(Records from a collection)
********

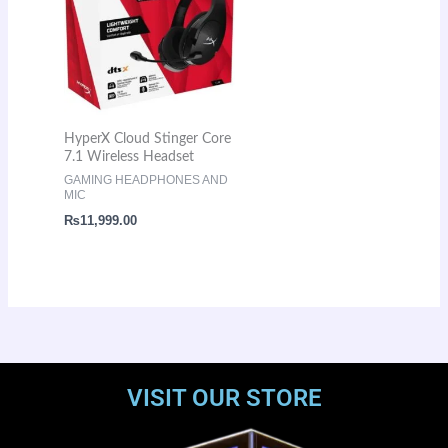
HyperX Cloud Stinger Core
7.1 Wireless Headset
GAMING HEADPHONES AND
MIC
₨
11,999.00
VISIT OUR STORE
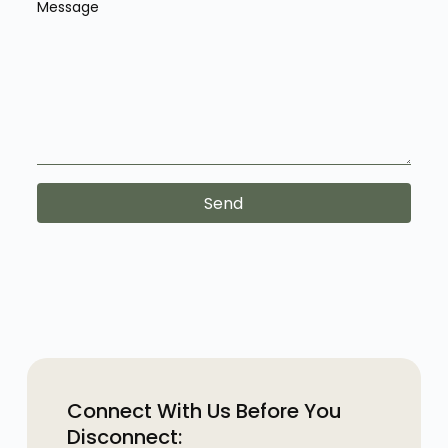
Message
Send
Connect With Us Before You
Disconnect:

********

• Assigned task: Repeat every record above exactly, but drop the pictures.

• Answer section:
HyperX Cloud Stinger Core
7.1 Wireless Headset
GAMING HEADPHONES AND
MIC
₨
11,999.00
VISIT OUR STORE
Message
Send
Connect With Us Before You
Disconnect:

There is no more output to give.